On Windows, ~ (the HOME environment variable) is not defined by default, so you must define it through Control Panel, System, Environment Variables, if you want to use those locations.
Otherwise, by default, Emacs 22 and 24 will search in /Users/name/AppData/Roaming/ for .emacs.
I do know that trying to save files to Windows (all versions) from Emacs often requires using double backslashes in the pathnames that you formulate in code. I've found that double backslashes are the only trustworthy way.
So to answer your question, I can assert:
Windows 10 is capable of .emacs filenames, you don't require _emacs.
Windows 10 is capable of .emacs, in both HOME=/users/name/.emacs form, and in the AppData/Roaming/.emacs form. I don't like the AppData/Roaming location, because /users/name/AppData is a hidden directory on Windows, which makes it awkward to work with.

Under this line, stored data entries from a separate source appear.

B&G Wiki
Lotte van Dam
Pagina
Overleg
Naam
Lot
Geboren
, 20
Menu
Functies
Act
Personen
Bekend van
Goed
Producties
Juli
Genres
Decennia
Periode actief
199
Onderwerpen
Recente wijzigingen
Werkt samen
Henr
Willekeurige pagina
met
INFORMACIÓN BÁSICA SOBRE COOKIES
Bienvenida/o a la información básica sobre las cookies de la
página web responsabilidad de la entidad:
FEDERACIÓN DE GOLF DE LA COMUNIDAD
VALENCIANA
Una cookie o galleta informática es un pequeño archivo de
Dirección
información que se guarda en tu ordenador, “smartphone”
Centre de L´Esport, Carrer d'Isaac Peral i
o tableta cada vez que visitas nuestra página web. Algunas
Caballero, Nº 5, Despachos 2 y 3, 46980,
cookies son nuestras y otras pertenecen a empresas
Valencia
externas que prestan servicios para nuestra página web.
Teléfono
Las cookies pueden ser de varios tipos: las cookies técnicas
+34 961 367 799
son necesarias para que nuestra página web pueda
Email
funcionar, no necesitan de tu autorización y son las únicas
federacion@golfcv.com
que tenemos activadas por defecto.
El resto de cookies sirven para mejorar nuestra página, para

You might check to see if you have a HOME environment variable defined, and what it points to (maybe a location with bad permissions?). You might check your /users/name/AppData/Roaming/.emacs path for permissions all the way down, too. (The original post doesn't exactly specify the HOME part of the ~/ references.)

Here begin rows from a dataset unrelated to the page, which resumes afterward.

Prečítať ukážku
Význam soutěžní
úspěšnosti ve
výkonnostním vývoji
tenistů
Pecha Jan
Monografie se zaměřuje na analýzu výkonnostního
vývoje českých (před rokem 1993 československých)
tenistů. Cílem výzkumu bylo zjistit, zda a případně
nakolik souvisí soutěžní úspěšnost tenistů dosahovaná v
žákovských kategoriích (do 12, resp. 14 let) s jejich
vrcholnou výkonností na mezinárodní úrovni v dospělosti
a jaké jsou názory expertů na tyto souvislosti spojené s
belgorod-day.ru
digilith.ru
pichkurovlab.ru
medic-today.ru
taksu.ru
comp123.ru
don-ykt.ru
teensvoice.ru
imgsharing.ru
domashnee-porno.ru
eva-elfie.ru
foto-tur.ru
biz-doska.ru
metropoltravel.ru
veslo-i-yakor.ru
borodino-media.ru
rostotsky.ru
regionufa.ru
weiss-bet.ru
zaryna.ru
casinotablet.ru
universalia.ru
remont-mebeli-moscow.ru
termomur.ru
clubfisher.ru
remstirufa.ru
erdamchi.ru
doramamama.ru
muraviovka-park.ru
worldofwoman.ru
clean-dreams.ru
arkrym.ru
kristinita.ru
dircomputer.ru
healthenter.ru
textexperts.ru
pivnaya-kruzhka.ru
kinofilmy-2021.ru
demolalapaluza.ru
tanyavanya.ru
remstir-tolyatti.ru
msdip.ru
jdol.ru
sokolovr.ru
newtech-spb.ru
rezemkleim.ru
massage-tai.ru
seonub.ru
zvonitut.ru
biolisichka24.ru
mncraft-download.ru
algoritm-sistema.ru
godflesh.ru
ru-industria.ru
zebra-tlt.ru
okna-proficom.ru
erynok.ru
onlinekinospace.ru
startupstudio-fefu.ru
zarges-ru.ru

This might sound awful (but it has happened to me), but you might check to see that you have exactly 1 startup file, in exactly 1 location, and that your main init file code doesn't reference or reload any other .emacs files from any other places. I use three machines (win10, win10, Mac OSX, and share almost everything through Dropbox), and when installing new versions of Emacs I sometimes end up referencing old files, in old locations.
One of the handiest tips I can pass on for this particular problem is to color the background a different color in the init file, as the first line. Then if you see unexpected colors, you will know you're not picking up (or trying to write out--yes, that's happened to me too) the wrong .emacs file.
Now my policy is to have .emacs files with only 1 line in them -- and it loads the big shared init file where I look at machine types and do machine-specific setups. That might work for you too, since then your .emacs file won't change much at all, for the life of the machine. Only the big shared (ie, secondary) init file will be regularly modified, and that can be located anywhere you like.
Hopefully some of this might help. Good luck!